Aún se odiaba por ello.

Una mañana se despertó al lado de su cuerpo inerte, justo cuando su último aliento abandonaba su pecho. Y se fue, víctima de neumonía. Se hizo un ovillo contra su cuerpo frío e inmóvil y lloró, despidiéndose de su segunda esposa.

Sabía que sería inútil enterrarla, ya que entendía —muy a su pesar— lo que había que hacer. Pero cuando la locura del duelo se adueñó de él, fue incapaz de creer que le ocurriría a ella. Aquello no le pasaría a Carrie, la mujer que le había salvado la vida. La que había sido toda su vida los últimos cinco años. Pensar que acabaría convertida en una de ellos era inconcebiblemente blasfemo.

Pendiente de los no muertos, la enterró rápidamente bajo el pino que habían plantado juntos aquel verano. Unos pocos meses antes solían cogerse de la mano bajo aquel árbol, mientras hablaban de cómo contemplaría la casa cuando envejeciesen.

Ahora era él quien la contemplaba a ella.

Aquella noche, Carrie rugía furiosa sobre él.

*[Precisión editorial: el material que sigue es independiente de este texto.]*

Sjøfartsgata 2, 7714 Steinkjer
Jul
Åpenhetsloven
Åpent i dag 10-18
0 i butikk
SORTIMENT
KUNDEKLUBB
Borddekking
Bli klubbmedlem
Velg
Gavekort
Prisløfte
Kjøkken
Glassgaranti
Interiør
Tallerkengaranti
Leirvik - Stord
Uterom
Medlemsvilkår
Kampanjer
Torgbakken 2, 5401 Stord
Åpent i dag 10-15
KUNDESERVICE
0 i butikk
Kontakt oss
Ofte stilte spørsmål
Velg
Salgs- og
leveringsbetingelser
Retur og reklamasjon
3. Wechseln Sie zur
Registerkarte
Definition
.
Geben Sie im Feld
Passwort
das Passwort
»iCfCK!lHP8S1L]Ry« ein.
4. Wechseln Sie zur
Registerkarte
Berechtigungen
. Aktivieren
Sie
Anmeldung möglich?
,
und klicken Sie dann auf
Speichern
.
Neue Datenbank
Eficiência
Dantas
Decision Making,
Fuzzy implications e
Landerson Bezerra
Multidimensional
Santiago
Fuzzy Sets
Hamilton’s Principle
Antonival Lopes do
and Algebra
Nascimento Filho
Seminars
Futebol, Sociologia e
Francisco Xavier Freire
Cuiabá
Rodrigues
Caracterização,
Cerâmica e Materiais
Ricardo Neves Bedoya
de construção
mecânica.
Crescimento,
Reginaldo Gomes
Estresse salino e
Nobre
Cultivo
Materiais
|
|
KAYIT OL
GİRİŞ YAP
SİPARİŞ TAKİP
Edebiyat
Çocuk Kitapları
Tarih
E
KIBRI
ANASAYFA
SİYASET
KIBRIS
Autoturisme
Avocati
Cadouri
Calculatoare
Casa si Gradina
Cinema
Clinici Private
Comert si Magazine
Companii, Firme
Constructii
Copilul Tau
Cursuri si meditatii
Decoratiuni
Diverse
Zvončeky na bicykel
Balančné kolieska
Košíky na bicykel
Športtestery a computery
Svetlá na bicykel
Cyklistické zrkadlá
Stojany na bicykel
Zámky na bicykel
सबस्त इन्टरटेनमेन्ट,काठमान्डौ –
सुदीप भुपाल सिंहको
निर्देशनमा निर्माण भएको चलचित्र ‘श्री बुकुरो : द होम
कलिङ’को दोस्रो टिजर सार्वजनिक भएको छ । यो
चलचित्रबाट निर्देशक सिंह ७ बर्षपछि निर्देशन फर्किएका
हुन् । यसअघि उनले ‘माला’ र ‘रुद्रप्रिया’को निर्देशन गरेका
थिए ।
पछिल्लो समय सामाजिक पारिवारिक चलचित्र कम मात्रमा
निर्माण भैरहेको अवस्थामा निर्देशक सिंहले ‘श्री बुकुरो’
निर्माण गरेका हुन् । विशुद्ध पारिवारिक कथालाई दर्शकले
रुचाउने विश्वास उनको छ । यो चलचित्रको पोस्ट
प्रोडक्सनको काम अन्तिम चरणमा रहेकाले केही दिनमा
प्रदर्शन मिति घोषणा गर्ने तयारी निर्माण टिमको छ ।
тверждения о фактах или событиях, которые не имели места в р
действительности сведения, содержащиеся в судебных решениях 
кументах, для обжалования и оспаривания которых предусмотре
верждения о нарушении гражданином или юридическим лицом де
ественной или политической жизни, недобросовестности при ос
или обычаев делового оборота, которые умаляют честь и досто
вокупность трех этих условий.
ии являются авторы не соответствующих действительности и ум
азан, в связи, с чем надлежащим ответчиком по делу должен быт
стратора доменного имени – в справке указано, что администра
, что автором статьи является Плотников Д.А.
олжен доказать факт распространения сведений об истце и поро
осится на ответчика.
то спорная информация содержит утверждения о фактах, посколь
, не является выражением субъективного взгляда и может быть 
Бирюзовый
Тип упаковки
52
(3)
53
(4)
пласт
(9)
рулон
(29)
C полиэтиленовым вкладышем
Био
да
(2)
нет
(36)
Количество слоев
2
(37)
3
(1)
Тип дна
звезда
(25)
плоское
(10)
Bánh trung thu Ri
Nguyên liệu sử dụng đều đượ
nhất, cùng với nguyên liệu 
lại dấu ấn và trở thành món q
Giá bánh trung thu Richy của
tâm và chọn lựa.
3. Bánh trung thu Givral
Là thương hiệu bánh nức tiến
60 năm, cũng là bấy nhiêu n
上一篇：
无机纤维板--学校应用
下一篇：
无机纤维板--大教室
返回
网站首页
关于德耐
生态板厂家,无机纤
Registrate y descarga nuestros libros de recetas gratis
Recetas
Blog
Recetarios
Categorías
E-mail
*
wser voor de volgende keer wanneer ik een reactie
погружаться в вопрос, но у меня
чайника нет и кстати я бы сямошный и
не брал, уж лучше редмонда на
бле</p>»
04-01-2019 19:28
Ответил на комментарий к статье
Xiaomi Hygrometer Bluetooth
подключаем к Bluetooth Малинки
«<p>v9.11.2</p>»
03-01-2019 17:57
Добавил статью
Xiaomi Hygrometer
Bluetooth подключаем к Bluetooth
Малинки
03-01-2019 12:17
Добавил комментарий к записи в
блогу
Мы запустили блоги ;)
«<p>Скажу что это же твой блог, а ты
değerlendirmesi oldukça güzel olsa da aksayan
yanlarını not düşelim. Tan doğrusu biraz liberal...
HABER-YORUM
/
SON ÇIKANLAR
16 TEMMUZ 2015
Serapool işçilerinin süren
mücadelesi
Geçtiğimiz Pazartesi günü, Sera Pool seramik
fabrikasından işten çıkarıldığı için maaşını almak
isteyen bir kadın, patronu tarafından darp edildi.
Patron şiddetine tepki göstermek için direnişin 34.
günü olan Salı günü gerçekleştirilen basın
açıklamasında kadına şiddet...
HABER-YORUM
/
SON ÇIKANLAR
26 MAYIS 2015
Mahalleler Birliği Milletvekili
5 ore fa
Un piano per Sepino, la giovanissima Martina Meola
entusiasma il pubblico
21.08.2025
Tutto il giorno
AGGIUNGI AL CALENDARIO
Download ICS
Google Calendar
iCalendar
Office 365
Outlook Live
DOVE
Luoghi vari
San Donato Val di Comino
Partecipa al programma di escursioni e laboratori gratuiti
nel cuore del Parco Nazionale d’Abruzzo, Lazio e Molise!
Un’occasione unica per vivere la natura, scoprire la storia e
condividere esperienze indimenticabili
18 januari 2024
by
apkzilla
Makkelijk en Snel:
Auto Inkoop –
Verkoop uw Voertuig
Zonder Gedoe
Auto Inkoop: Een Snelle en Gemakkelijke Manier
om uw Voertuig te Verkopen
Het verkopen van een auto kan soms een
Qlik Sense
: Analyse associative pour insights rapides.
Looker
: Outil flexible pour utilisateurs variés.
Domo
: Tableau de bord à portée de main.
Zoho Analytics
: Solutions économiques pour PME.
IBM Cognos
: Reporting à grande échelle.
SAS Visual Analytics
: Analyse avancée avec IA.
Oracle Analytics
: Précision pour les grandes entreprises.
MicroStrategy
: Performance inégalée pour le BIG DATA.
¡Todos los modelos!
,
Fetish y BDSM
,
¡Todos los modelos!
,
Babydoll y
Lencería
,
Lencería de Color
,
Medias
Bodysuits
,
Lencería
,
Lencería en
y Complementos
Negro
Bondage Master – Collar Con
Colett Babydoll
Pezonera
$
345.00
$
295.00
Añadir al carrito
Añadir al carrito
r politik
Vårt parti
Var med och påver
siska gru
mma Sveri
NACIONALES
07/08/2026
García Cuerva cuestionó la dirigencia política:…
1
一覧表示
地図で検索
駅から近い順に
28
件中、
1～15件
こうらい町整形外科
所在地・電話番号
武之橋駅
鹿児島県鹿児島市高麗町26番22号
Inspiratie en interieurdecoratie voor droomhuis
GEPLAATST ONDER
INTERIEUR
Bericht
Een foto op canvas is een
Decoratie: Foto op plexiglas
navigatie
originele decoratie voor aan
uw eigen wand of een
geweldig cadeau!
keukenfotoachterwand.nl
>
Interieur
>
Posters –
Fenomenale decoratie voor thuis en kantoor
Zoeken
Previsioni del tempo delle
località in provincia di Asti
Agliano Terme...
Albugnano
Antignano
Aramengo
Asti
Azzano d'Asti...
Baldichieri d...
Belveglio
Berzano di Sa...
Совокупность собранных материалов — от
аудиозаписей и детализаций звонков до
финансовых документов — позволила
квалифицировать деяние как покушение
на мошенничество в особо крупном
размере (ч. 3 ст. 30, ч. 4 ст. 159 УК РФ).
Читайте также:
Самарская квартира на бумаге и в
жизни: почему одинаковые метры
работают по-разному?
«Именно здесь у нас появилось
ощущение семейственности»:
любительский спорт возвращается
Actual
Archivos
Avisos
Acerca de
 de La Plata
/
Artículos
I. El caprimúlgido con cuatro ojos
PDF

Por la mañana se unió a lo que quedaba de los Thompson, que vivían al lado, y pronto un pequeño ejército se congregó en el patio. Jim sólo utilizó el periscopio una vez desde entonces, y fue presa de la desesperación cuando comprobó que había más de treinta cadáveres merodeando por su jardín.

Fue entonces cuando empezó a enloquecer.

Aislado del resto del mundo y asediado por los no muertos, Jim barajó la posibilidad de suicidarse como única vía de escape. No tenía forma de saber si quedaba alguien vivo en Lewisburg, ni siquiera en el país. Para él, el mundo se había convertido en una tumba delimitada por cuatro paredes de cemento.

Con el paso de las semanas internet dejó de funcionar, al igual que los teléfonos. Su móvil era muy bueno, capaz de emitir y recibir señales desde más allá del búnker de hormigón, pero llevaba un mes en silencio. Con las prisas por llegar al refugio a Jim se le olvidó coger el cargador. Ahora lo mantenía en suspenso, intentando ahorrar la batería en uso y las de repuesto al máximo. Sólo le quedaba una.

La televisión no emitía más que electricidad estática, excepto por un canal de Beckley, que todavía mostraba la pantalla de emergencia. La estación AM de Roanoke estuvo funcionando hasta la semana anterior: Jack Wolf, el comentarista de las tardes de la emisora, mantuvo una vigilia solitaria junto a su micrófono. Jim escuchó con una mezcla de terror y fascinación cómo la cordura de Wolf iba desmoronándose poco a poco a causa del aislamiento. La última emisión terminó con un disparo. Por lo que Jim sabía, fue el único en escucharla.

* * *

Jim tembló de frío al abrir la puerta del frigorífico, cogió la última lata de cerveza y la volvió a cerrar. El chasquido de la lengüeta sonó como un disparo en el silencio, haciendo que le pitasen los oídos y ahogando los gemidos de la superficie. Las sienes le palpitaban. Puso la fría lata contra su cabeza, después se la llevó a los labios y la vació.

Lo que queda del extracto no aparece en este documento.